Long-Term Performance of Corrosion Inhibitors Used in Repair of Reinforced Concrete Bridge Components

2.1. Structure Background

The Elmwood Avenue bridge over NY Route 198, Buffalo, NY, carries two northbound and two southbound lanes of traffic. The bridge has four spans and is supported by three piers with four circular columns each. Figure 2-1 shows a general view of the Elmwood Avenue bridge. Rehabilitation of the bridge (deck, approaches, sidewalks, piers, and abutments) started in March 1992, and was completed in October 1992. The substructure repair work was performed in stages between these dates as weather permitted.

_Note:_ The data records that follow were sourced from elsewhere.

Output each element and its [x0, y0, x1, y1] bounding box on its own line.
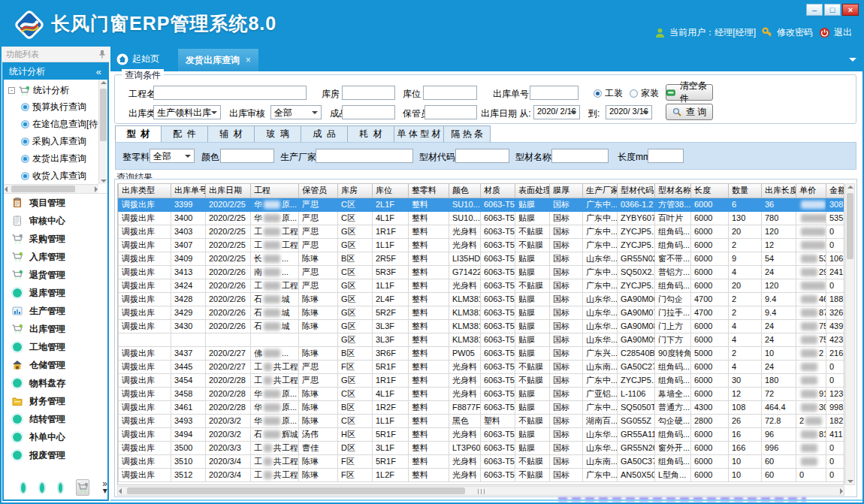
sidebar-section-header[interactable]: 统计分析 «	[4, 64, 107, 80]
order-no-input[interactable]	[530, 86, 579, 100]
scroll-up-icon[interactable]	[847, 186, 853, 189]
location-input[interactable]	[423, 86, 477, 100]
column-header-数量[interactable]: 数量	[729, 184, 762, 198]
close-button[interactable]: ×	[842, 4, 859, 16]
sidebar-group-入库管理[interactable]: 入库管理	[4, 248, 107, 266]
tree-item-预算执行查询[interactable]: 预算执行查询	[4, 98, 107, 116]
clear-conditions-button[interactable]: 清空条件	[666, 84, 713, 101]
column-header-出库单号[interactable]: 出库单号	[171, 184, 206, 198]
table-row[interactable]: 调拨出库34452020/2/27工共工程严思F区5R1F整料光身料6063-T…	[119, 360, 845, 373]
scroll-up-icon[interactable]	[101, 81, 107, 84]
more-options-button[interactable]: »▾	[102, 481, 107, 494]
material-tab-单体型材[interactable]: 单 体 型 材	[394, 125, 444, 143]
project-name-input[interactable]	[153, 86, 307, 100]
sidebar-group-工地管理[interactable]: 工地管理	[4, 338, 107, 356]
table-row[interactable]: 调拨出库35122020/3/4工共工程陈琳F区1L2F整料光身料6063-T5…	[119, 468, 845, 481]
material-tab-成品[interactable]: 成 品	[301, 125, 348, 143]
length-input[interactable]	[648, 149, 684, 163]
date-from-picker[interactable]: 2020/ 2/16	[533, 105, 580, 119]
column-header-工程[interactable]: 工程	[251, 184, 299, 198]
column-header-整零料[interactable]: 整零料	[409, 184, 449, 198]
column-header-出库类型[interactable]: 出库类型	[119, 184, 171, 198]
sidebar-group-审核中心[interactable]: 审核中心	[4, 212, 107, 230]
table-row[interactable]: 调拨出库34092020/2/25长...陈琳B区2R5F整料LI35HD606…	[119, 252, 845, 265]
tab-close-icon[interactable]: ×	[246, 55, 251, 65]
table-row[interactable]: 调拨出库34072020/2/25工工程严思G区1L1F整料光身料6063-T5…	[119, 238, 845, 252]
column-header-型材代码[interactable]: 型材代码	[618, 184, 655, 198]
tree-horizontal-scrollbar[interactable]	[4, 184, 98, 193]
table-row[interactable]: G区3L3F整料KLM38176063-T5贴膜国标山东华...GA90M09.…	[119, 333, 845, 346]
sidebar-group-报废管理[interactable]: 报废管理	[4, 446, 107, 464]
material-tab-玻璃[interactable]: 玻 璃	[255, 125, 301, 143]
table-horizontal-scrollbar[interactable]	[117, 486, 844, 496]
manufacturer-input[interactable]	[316, 149, 413, 163]
product-type-input[interactable]	[342, 105, 395, 119]
column-header-长度[interactable]: 长度	[691, 184, 729, 198]
scroll-down-icon[interactable]	[101, 180, 107, 183]
sidebar-group-出库管理[interactable]: 出库管理	[4, 320, 107, 338]
maximize-button[interactable]: □	[824, 4, 841, 16]
tree-item-发货出库查询[interactable]: 发货出库查询	[4, 150, 107, 167]
tree-item-在途信息查询[待[interactable]: 在途信息查询[待	[4, 116, 107, 133]
tree-expander-icon[interactable]: -	[8, 87, 15, 94]
column-header-表面处理[interactable]: 表面处理	[515, 184, 550, 198]
scroll-left-icon[interactable]	[119, 488, 122, 494]
table-row[interactable]: 调拨出库34282020/2/26石城陈琳G区2L4F整料KLM38176063…	[119, 292, 845, 306]
profile-code-input[interactable]	[455, 149, 509, 163]
sidebar-group-生产管理[interactable]: 生产管理	[4, 302, 107, 320]
sidebar-group-财务管理[interactable]: 财务管理	[4, 392, 107, 410]
tab-home[interactable]: 起始页	[116, 53, 159, 65]
color-input[interactable]	[220, 149, 274, 163]
quick-circle-icon[interactable]	[21, 483, 26, 493]
warehouse-input[interactable]	[342, 86, 395, 100]
tree-item-收货入库查询[interactable]: 收货入库查询	[4, 167, 107, 185]
tree-vertical-scrollbar[interactable]	[98, 80, 107, 184]
scroll-left-icon[interactable]	[5, 186, 8, 192]
material-tab-隔热条[interactable]: 隔 热 条	[444, 125, 491, 143]
sidebar-group-仓储管理[interactable]: 仓储管理	[4, 356, 107, 374]
quick-circle-icon[interactable]	[59, 483, 63, 493]
radio-gongzhuang[interactable]: 工装	[594, 87, 623, 100]
search-button[interactable]: 查 询	[666, 104, 713, 120]
tree-root[interactable]: - 统计分析	[4, 80, 107, 98]
sidebar-group-补单中心[interactable]: 补单中心	[4, 428, 107, 446]
table-row[interactable]: 调拨出库34542020/2/28工共工程严思G区1R1F整料光身料6063-T…	[119, 373, 845, 387]
table-vertical-scrollbar[interactable]	[845, 183, 855, 485]
pin-icon[interactable]	[98, 50, 106, 59]
material-tab-辅材[interactable]: 辅 材	[208, 125, 255, 143]
date-to-picker[interactable]: 2020/ 3/16	[606, 105, 652, 119]
table-row[interactable]: 调拨出库34032020/2/25工工程严思G区1R1F整料光身料6063-T5…	[119, 225, 845, 238]
table-row[interactable]: 调拨出库33992020/2/25华原...严思C区2L1F整料SU10...6…	[119, 198, 845, 211]
out-type-combo[interactable]: 生产领料出库	[153, 105, 221, 119]
scroll-down-icon[interactable]	[847, 480, 853, 483]
table-row[interactable]: 调拨出库34292020/2/26石城陈琳G区5R2F整料KLM38176063…	[119, 306, 845, 319]
column-header-膜厚[interactable]: 膜厚	[550, 184, 583, 198]
scroll-right-icon[interactable]	[840, 488, 843, 494]
sidebar-group-结转管理[interactable]: 结转管理	[4, 410, 107, 428]
sidebar-group-项目管理[interactable]: 项目管理	[4, 194, 107, 212]
table-row[interactable]: 调拨出库34002020/2/25华原...严思C区4L1F整料SU10...6…	[119, 211, 845, 225]
profile-name-input[interactable]	[551, 149, 609, 163]
scroll-right-icon[interactable]	[95, 186, 98, 192]
column-header-型材名称[interactable]: 型材名称	[655, 184, 691, 198]
table-row[interactable]: 调拨出库34242020/2/26工工程严思G区1L1F整料光身料6063-T5…	[119, 279, 845, 292]
material-tab-型材[interactable]: 型 材	[115, 125, 162, 143]
tab-active[interactable]: 发货出库查询 ×	[178, 49, 258, 71]
column-header-金额[interactable]: 金额	[826, 184, 845, 198]
whole-part-combo[interactable]: 全部	[150, 149, 195, 163]
sidebar-group-采购管理[interactable]: 采购管理	[4, 230, 107, 248]
column-header-颜色[interactable]: 颜色	[449, 184, 481, 198]
column-header-单价[interactable]: 单价	[796, 184, 826, 198]
audit-combo[interactable]: 全部	[270, 105, 322, 119]
column-header-库位[interactable]: 库位	[373, 184, 409, 198]
table-row[interactable]: 调拨出库35002020/3/3工共工程曹佳D区3L1F整料LT3P606063…	[119, 441, 845, 454]
table-row[interactable]: 调拨出库34132020/2/26南...严思C区5R3F整料G71422606…	[119, 265, 845, 279]
tab-list-chevron-icon[interactable]	[849, 58, 856, 65]
radio-jiazhuang[interactable]: 家装	[630, 87, 659, 100]
logout-button[interactable]: 退出	[819, 26, 852, 39]
change-password-button[interactable]: 修改密码	[762, 26, 813, 39]
table-row[interactable]: 调拨出库34372020/2/27佛...陈琳B区3R6F整料PW056063-…	[119, 346, 845, 360]
table-row[interactable]: 调拨出库35102020/3/4工共工程陈琳F区5R1F整料光身料6063-T5…	[119, 454, 845, 468]
sidebar-group-退货管理[interactable]: 退货管理	[4, 266, 107, 284]
column-header-出库日期[interactable]: 出库日期	[206, 184, 251, 198]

Personnel from the New York State Department of Transportation (NYSDOT) sounded the substructure components prior to the rehabilitation work and determined the location and extent of the hollow-sounding areas to be patched. Sawcuts, 19 mm deep, were cut along the borders of the identified hollow-sounding areas and the concrete was removed to a depth of 19 mm below the reinforcing steel with pneumatic hammers. The patch cavities were backfilled with concrete. The exposed reinforcing steel was severely corroded and was not cleaned before the concrete was placed. Sound chloride-contaminated concrete adjacent to the patch areas was left in place.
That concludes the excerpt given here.